As reported by Deadline, the third planned wave of layoffs at The Walt Disney Company has begun today, and will impact roughly 2,500 people, after initially only estimated to affect 700. No frontline cast members in the parks are intended to be a part of it.
Rising from the earlier information, the cuts are estimated to affect more than 2,500 jobs across the board at the company, we’re now told. While Parks and Resorts remain mainly untouched, the employee pink slipping this week isn’t aimed at any particular division.

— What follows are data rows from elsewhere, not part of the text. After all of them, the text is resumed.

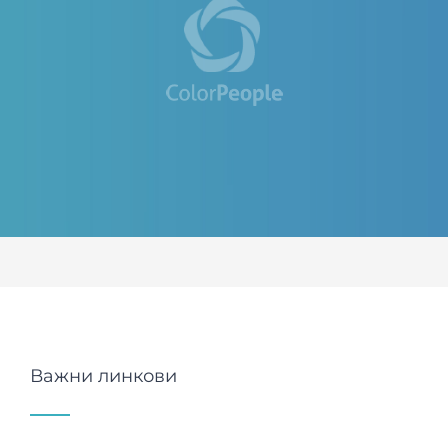
Важни линкови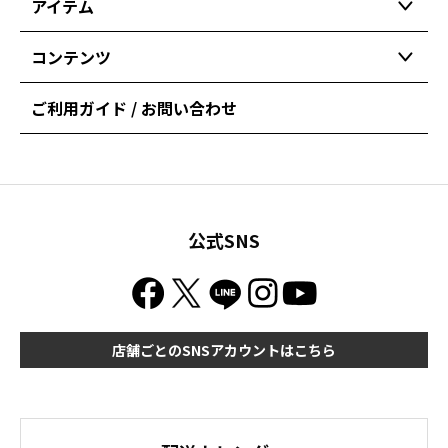
アイテム
コンテンツ
ご利用ガイド / お問い合わせ
公式SNS
店舗ごとのSNSアカウントはこちら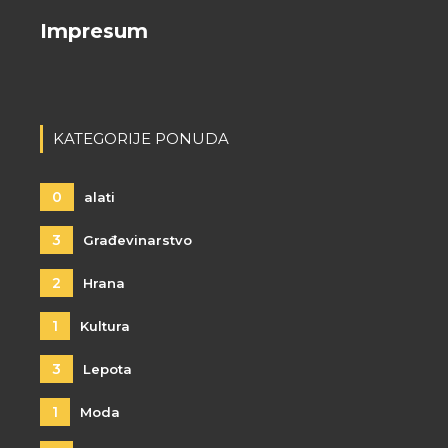
Impresum
KATEGORIJE PONUDA
0
alati
3
Građevinarstvo
2
Hrana
1
Kultura
3
Lepota
1
Moda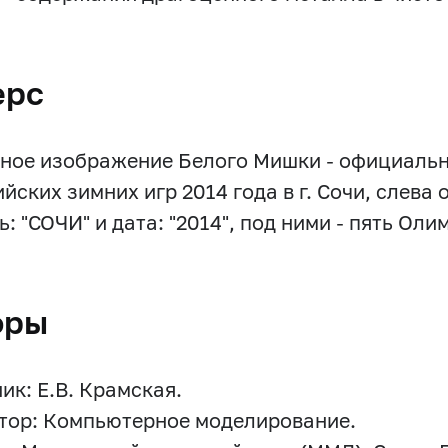
ерс
ное изображение Белого Мишки - официальн
ских зимних игр 2014 года в г. Сочи, слева о
: "СОЧИ" и дата: "2014", под ними - пять Ол
оры
ик: Е.В. Крамская.
тор: Компьютерное моделирование.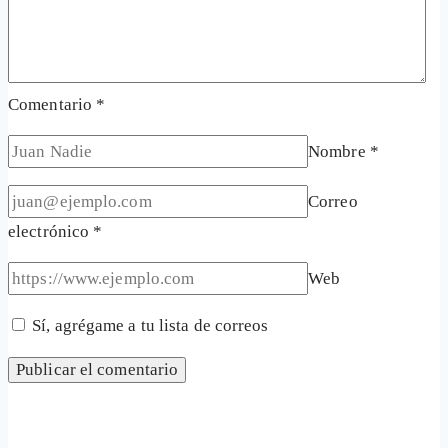
Comentario
*
Nombre
*
Correo
electrónico
*
Web
Sí, agrégame a tu lista de correos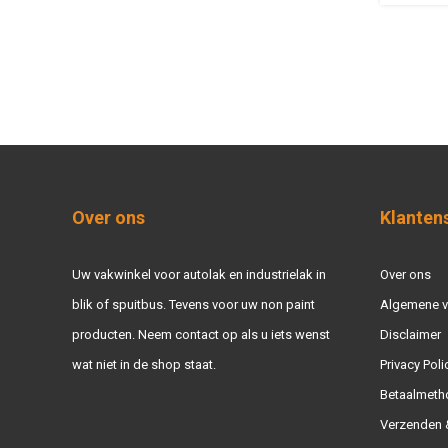
Over ons
Klanten
Uw vakwinkel voor autolak en industrielak in
Over ons
blik of spuitbus. Tevens voor uw non paint
Algemene 
producten. Neem contact op als u iets wenst
Disclaimer
wat niet in de shop staat.
Privacy Poli
Betaalmeth
Verzenden &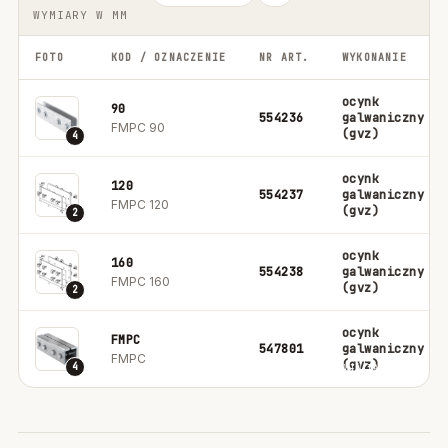
WYMIARY W MM
FOTO
KOD / OZNACZENIE
NR ART.
WYKONANIE
ocynk
90
554236
galwaniczny
FMPC 90
(gvz)
4
ocynk
120
554237
galwaniczny
FMPC 120
(gvz)
2
ocynk
160
554238
galwaniczny
FMPC 160
(gvz)
2
ocynk
FMPC
547801
galwaniczny
FMPC
(gvz)
4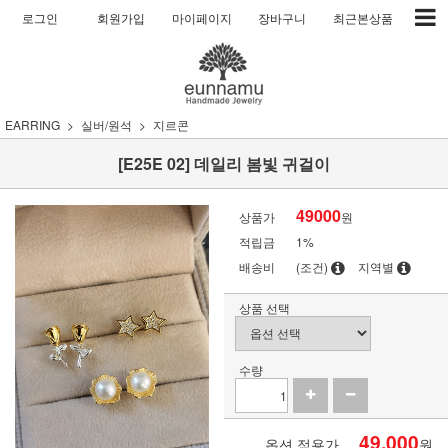
로그인
회원가입
마이페이지
장바구니
최근본상품
EARRING
실버/원석
지르콘
[E25E 02] 데일리 봄빛 귀걸이
49000
상품가
원
적립금
1%
배송비
(조건)
지역별
상품 선택
수량
49,000
옵션 적용가
원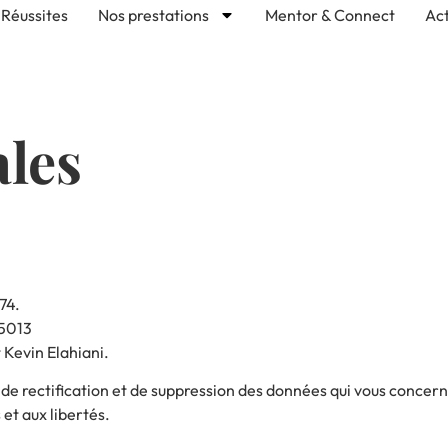
Réussites
Nos prestations
Mentor & Connect
Act
ales
74.
75013
 Kevin Elahiani.
, de rectification et de suppression des données qui vous concer
 et aux libertés.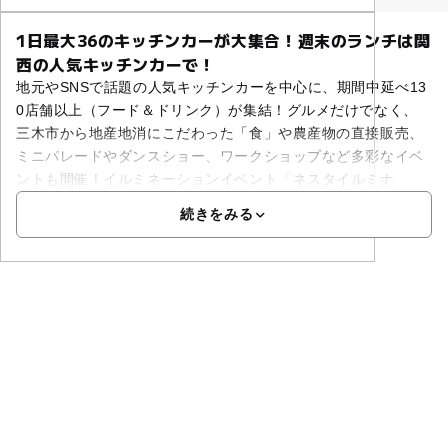
1日最大36のキッチンカーが大集合！週末のランチは関
西の人気キッチンカーで！
地元やSNSで話題の人気キッチンカーを中心に、期間中延べ13
0店舗以上（フード＆ドリンク）が集結！グルメだけでなく、
三木市から地産地消にこだわった「食」や農産物の直接販売、
ミニパレードやダンスショー、ワークショップなど多彩なイベ
ントも開催！イルミネーションイベント「ネスタイルミナ
続きをみる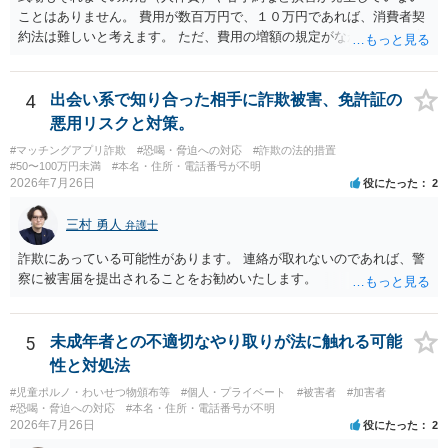
ことはありません。 費用が数百万円で、１０万円であれば、消費者契
約法は難しいと考えます。 ただ、費用の増額の規定がなかったのに増
額するのは契約違反ですので、増額に応じずに契約を維持すればよい
ということになり、解約するのは理由がないことになります。
4
出会い系で知り合った相手に詐欺被害、免許証の
悪用リスクと対策。
#マッチングアプリ詐欺
#恐喝・脅迫への対応
#詐欺の法的措置
#50〜100万円未満
#本名・住所・電話番号が不明
2026年7月26日
役にたった
2
三村 勇人
弁護士
詐欺にあっている可能性があります。 連絡が取れないのであれば、警
察に被害届を提出されることをお勧めいたします。
5
未成年者との不適切なやり取りが法に触れる可能
性と対処法
#児童ポルノ・わいせつ物頒布等
#個人・プライベート
#被害者
#加害者
#恐喝・脅迫への対応
#本名・住所・電話番号が不明
2026年7月26日
役にたった
2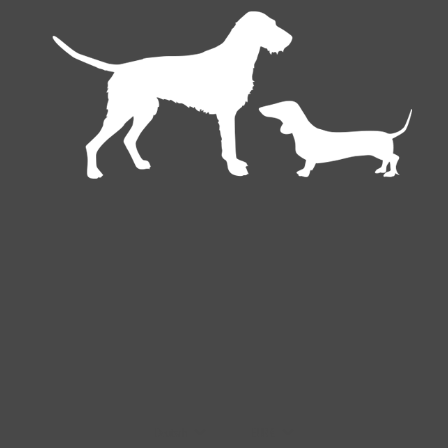
Deutsch
EUR €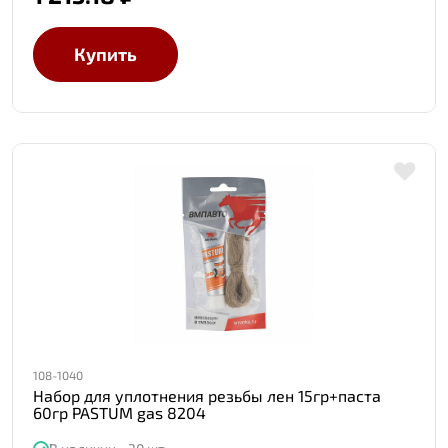
Купить
108-1040
Набор для уплотнения резьбы лен 15гр+паста
60гр PASTUM gas 8204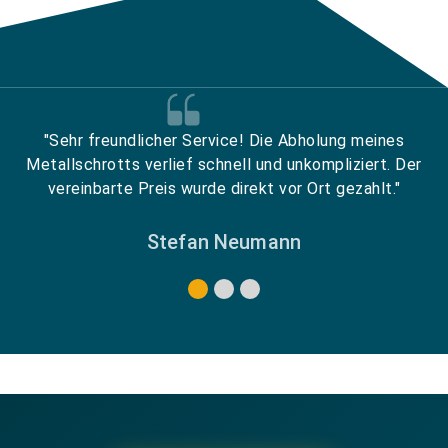
"Sehr freundlicher Service! Die Abholung meines
Metallschrotts verlief schnell und unkompliziert. Der
vereinbarte Preis wurde direkt vor Ort gezahlt."
Stefan Neumann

We hear television, which was hit hard in the second round, is largely spared this time with a small number of layoffs, we hear.
After the gargantuan second wave that involved cuts of around 4,000 of the total 7,000 layoffs, this wave is still smaller, but far larger than originally anticipated. Considering this wave is now in the thousands, the total of 7,000 job cuts initially planned may now be higher.
This has included the removal of dozens of titles from Hulu and Disney+ in a cost-cutting measure. CEO Bob Iger intends to meet $5.5 billion in reductions when the bulk of these actions are complete. Overall, entertainment saw a 15% reduction, the dissolution of Disney TV Studios marketing, with Freeform & ABC executive layoffs.
The first round of layoffs began in late March. Senior Vice President of Production for Hulu, Mark Levenstein, and Senior VP of Production Management & Operations For Freeform, Jayne Bieber, were among the first executives to be let go. Also laid off was VP of Corporate Communications for The Walt Disney Company, Jeffrey R. Epstein, and Marvel Entertainment Chairman, Ike Perlmutter. Disney’s “Metaverse” team was also terminated.
Reasons for the Cuts
The company’s restructuring comes after previous CEO Bob Chapek was fired last November. Though many changes were made within the company immediately after his exit, the stock price continued to be an issue. The majority of job cuts were delayed until after the April 3 shareholders meeting.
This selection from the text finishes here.